Buying a bowl chance? It's a Longhorn bull market(Austin American -Statesman)
11/15/2005
The price of faith in Vince Young and friends hit $425 on Friday afternoon.
Matt Leinart, Reggie Bush and Co. were fetching $448.
For Marcus Vick and his band of long shots, $99.
The University of Texas, the University of Southern California and Virginia Tech have emerged as the top college football teams, and that has made them the hottest commodities on an increasingly popular Internet market called TheTicketReserve.com.
Fans of those teams are paying top dollar on the site for rights to buy tickets to the Rose Bowl, which on Jan. 4 will decide the national championship. Meanwhile, speculators are busy buying and selling these ticket rights — contracts the site calls "forwards" — in hopes of making a profit.
If the Top 10 rankings aren't enough for you, the rising and falling prices could provide another gauge of which teams will make the Rose Bowl.
The site was founded by UT grad and Longhorns fan Rick Harmon, in part to give the everyday fan a chance to get seats at major sporting events worldwide. Harmon and his colleagues work with team owners and event organizers to reserve blocks of tickets, then sell forwards that link a specific team and a specific game — UT in the Rose Bowl, for example. If that team makes it to that game, those who own the forwards get to buy tickets at face value.
But there's a catch: If your team doesn't make the big game, you don't get a seat, and you lose your money. It's a market, after all; for every reward, there's a risk.
And it's a market as volatile as any other, gyrating as events change. There was plenty of gunslinging Oct. 29, for example. By the time the Longhorns fell to a 28-12 halftime deficit at Oklahoma State, the UT-Rose Bowl forwards had dropped more than $200. The price sprang back up when UT put up 35 unanswered points in the second half.
"There's a really fun and entertaining element to this," said Harmon, who graduated from UT in 1972 and got his MBA there in 1973. "That's really contrasted with the pain that's clearly out there among a lot of fans — the pain of not being able to go, (or) digging deep into your bank account for scalped tickets."
The Friday afternoon UT-Rose Bowl forward, plus a ticket's $175 face value, would total about $600. Alternatively, a fan could go through a ticket broker such as TicketCity.com, which was selling Rose Bowl seats for as little as $550 Friday.
Some UT fans and speculators jumped on the forwards much earlier and got them at $100, Harmon said, putting the package at $275 a ticket. For other Longhorn diehards — especially those who can't get one of the 22,000 tickets the Rose Bowl gives each school — TicketReserve's 1,250 guaranteed seats for each team could become rather tempting, even at current prices.
Harmon's firm, based near Chicago, runs markets for all the top college bowl games, as well as major events such as the Super Bowl and soccer's World Cup. The company doesn't disclose how many registered users it has, but Harmon said about 1,000 new customers sign up each day.

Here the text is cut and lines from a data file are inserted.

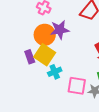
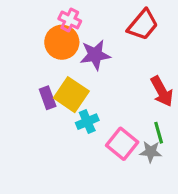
orange circle: (45, 35) -> (62, 42), moved
pink square: (77, 86) -> (122, 144), turned 30

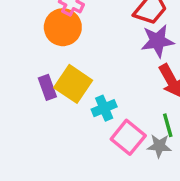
purple star: (95, 55) -> (157, 41), moved
cyan cross: (87, 122) -> (104, 108), moved

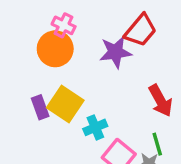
purple star: (157, 41) -> (115, 52), moved

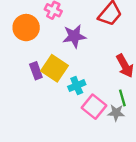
orange circle: (55, 49) -> (26, 28), moved
purple star: (115, 52) -> (74, 36), moved

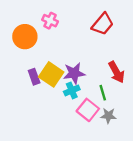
purple star: (74, 36) -> (74, 73), moved
green line: (122, 98) -> (103, 93), moved

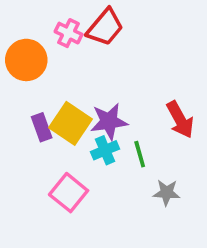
red trapezoid: (103, 24) -> (105, 27), moved
green line: (103, 93) -> (140, 154), moved
pink square: (88, 110) -> (69, 193), moved

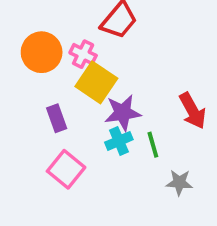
pink cross: (69, 33) -> (83, 54), moved
yellow square: (70, 123) -> (96, 82), moved
pink square: (69, 193) -> (66, 169), moved

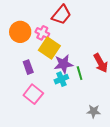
green line: (153, 145) -> (80, 73), moved
gray star: (179, 182) -> (94, 111), moved

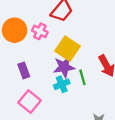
yellow square: (49, 48) -> (67, 49), moved

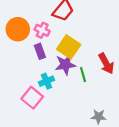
purple rectangle: (24, 70) -> (40, 51), moved
cyan cross: (62, 84) -> (47, 81), moved

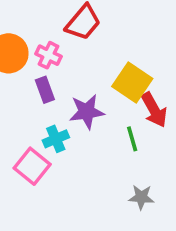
yellow square: (69, 47) -> (132, 82), moved
green line: (83, 75) -> (132, 139), moved

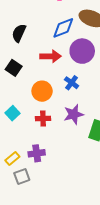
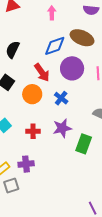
red arrow: (51, 56) -> (42, 72), turned 54
orange circle: (42, 91) -> (32, 94), moved

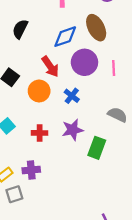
brown ellipse: (82, 38) -> (96, 28), turned 40
black semicircle: (13, 50) -> (20, 29), moved

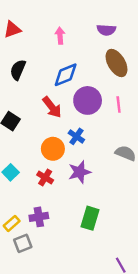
brown ellipse: (96, 28) -> (116, 63), moved
orange circle: (39, 91) -> (53, 149), moved
red cross: (40, 133) -> (45, 178), turned 35
green rectangle: (97, 148) -> (90, 218), moved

TicketReserve charges 10 percent on sellers' prices, and a 7 percent fee on buyers. Then it splits the revenue with the owners and organizers of the events. The company doesn't post advertising on its site yet, Harmon said, but it might consider that as another revenue stream in the future.
How closely does the market trading on Harmon's site reflect a team's chances of winning a bowl berth?

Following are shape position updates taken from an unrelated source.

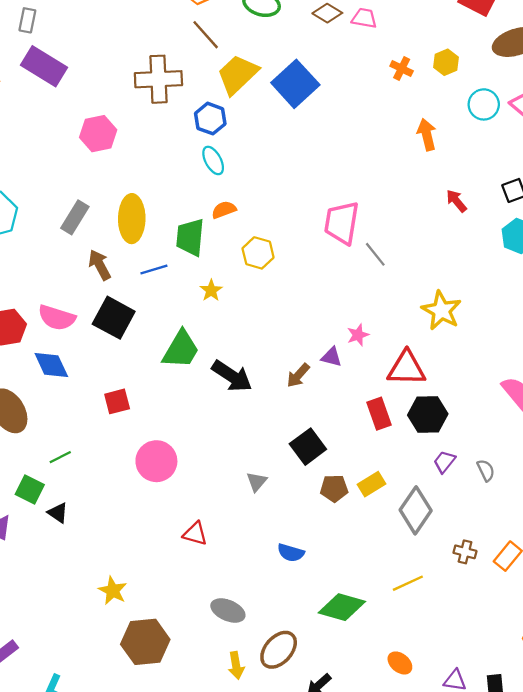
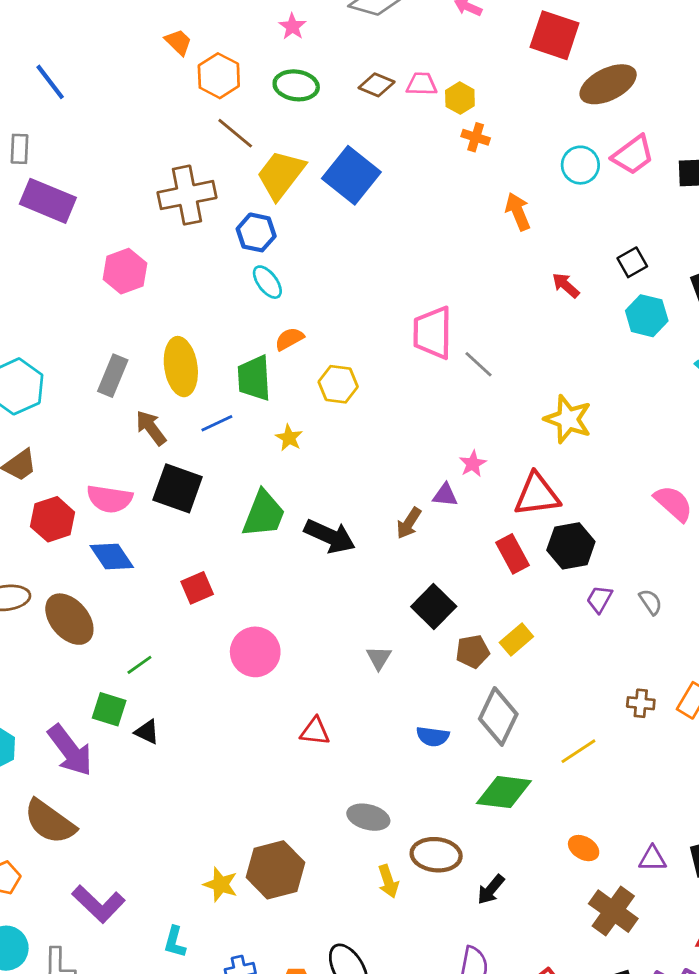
yellow hexagon: (446, 62) -> (460, 98), moved
gray diamond: (416, 510) -> (498, 716), moved
yellow star: (113, 591) -> (221, 885), moved
brown ellipse: (279, 650) -> (436, 855), turned 63

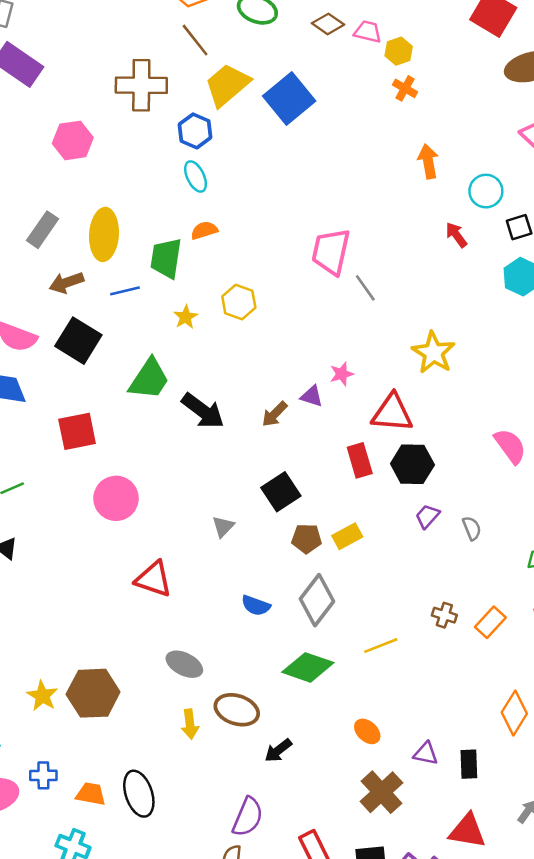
cyan circle: (580, 165) -> (486, 191), moved
yellow hexagon: (338, 384) -> (239, 302), moved
brown arrow: (151, 428) -> (66, 283), turned -84
red square: (197, 588) -> (77, 431), size x1.4
red triangle: (315, 731) -> (154, 579), size x1.4

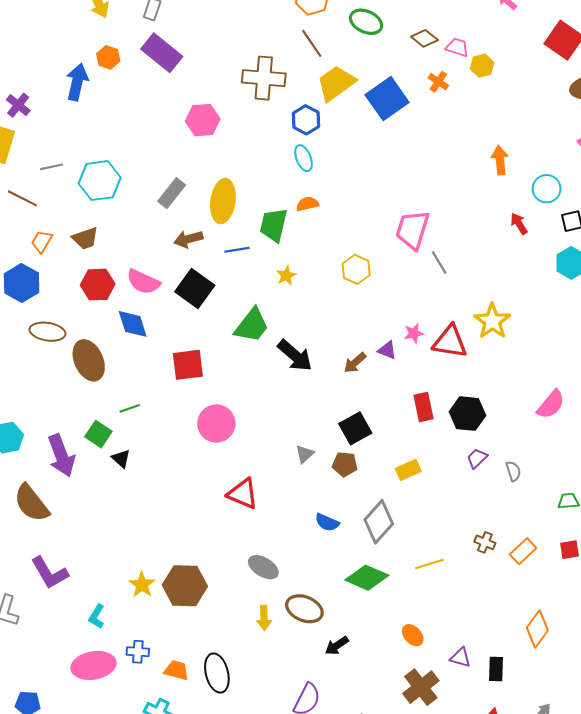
orange cross: (405, 88) -> (438, 82), moved
yellow hexagon: (239, 302) -> (356, 269), moved
red triangle: (392, 413) -> (450, 342), moved
pink semicircle: (510, 446) -> (551, 404), turned 72
brown pentagon: (307, 539) -> (345, 464), moved

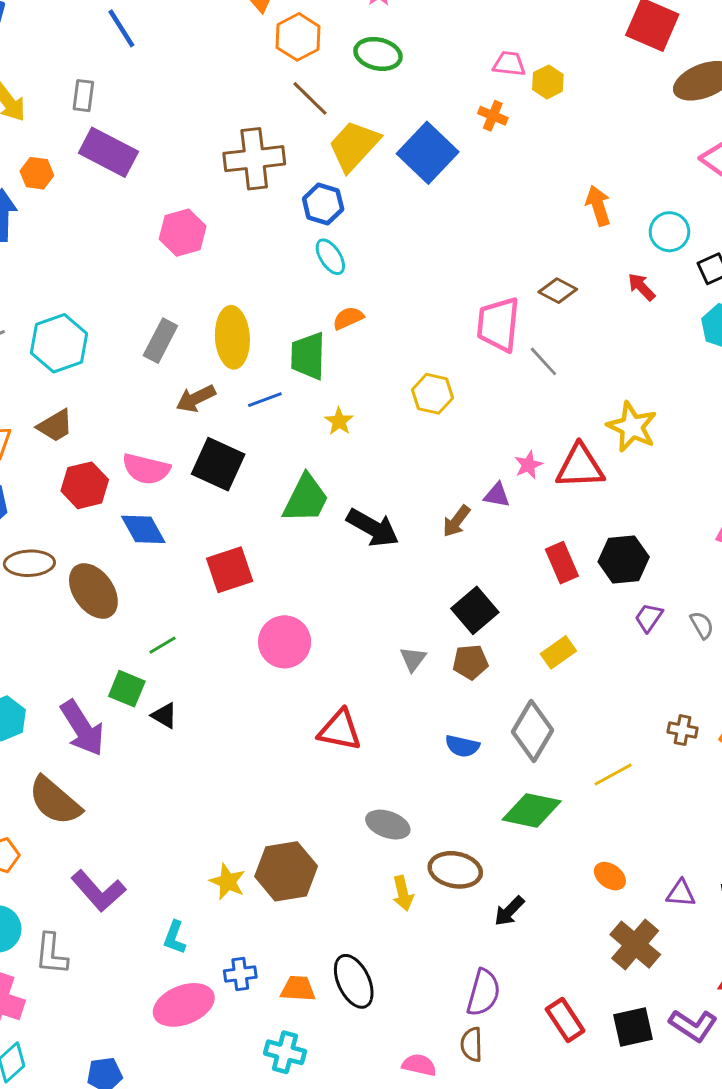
brown diamond: (424, 38) -> (558, 291), moved

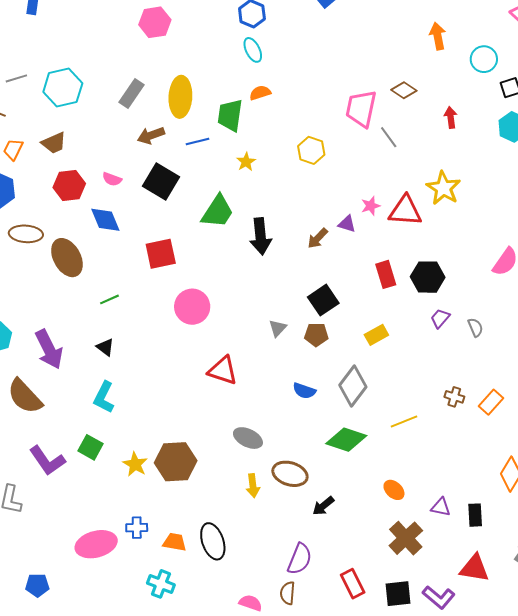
red arrow: (641, 287) -> (451, 117), moved, turned 30
pink semicircle: (146, 469) -> (112, 179), size x0.6
black arrow: (373, 528) -> (261, 236), turned 48
green square: (127, 689) -> (91, 447), moved
cyan L-shape: (175, 937) -> (104, 397), moved, size x1.4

"If you have knowledgeable people, it should give you the odds of UT going to the Rose Bowl," said Andrew Whinston, a management professor at UT who researched similar "prediction" markets.
But the odds could be skewed if one team's fans bid more rabidly than another's. As Harmon put it, there are "minor differences in the rationality" from one team's market to the next.
Partly because of those team allegiances, TicketReserve's markets might not mirror opinions among sports fans at large, said Jerry Palm, the publisher of CollegeBCS.com, a popular Web site that tracks the college football rankings.
"With this, you only get a good idea of how people who found this Web site feel about these teams," he said.
Harmon has more faith in his customers. "If we launched a forward market (on tickets) to attend the next inaugural ball," he said, "I guarantee our market would tell you who's going to be the next president."
But setting odds was never TicketReserve's mission, he said. Harmon and his partners purchased the online market technology to create the site in 2001. One of their first ideas was starting a market that New York City drivers could use to reserve parking spots in busy midtown Manhattan.
They switched to the idea of sports tickets shortly thereafter, but they kept the same premise — taking a popular commodity and giving everyone a shot at it.
It can be a gamble, but it does give the common fan a chance to get seats for the most popular events. And sometimes, it rewards loyalty.
Early last fall, Harmon said, a Philadelphia Eagles fan paid $50 for a Super Bowl forward. By the time the Eagles nailed down their spot in the championship, those forwards were trading for $1,800.
With a chance to buy Super Bowl seats at face value, the fan sold the forward, made more than $1,700 and bought himself a big-screen TV instead.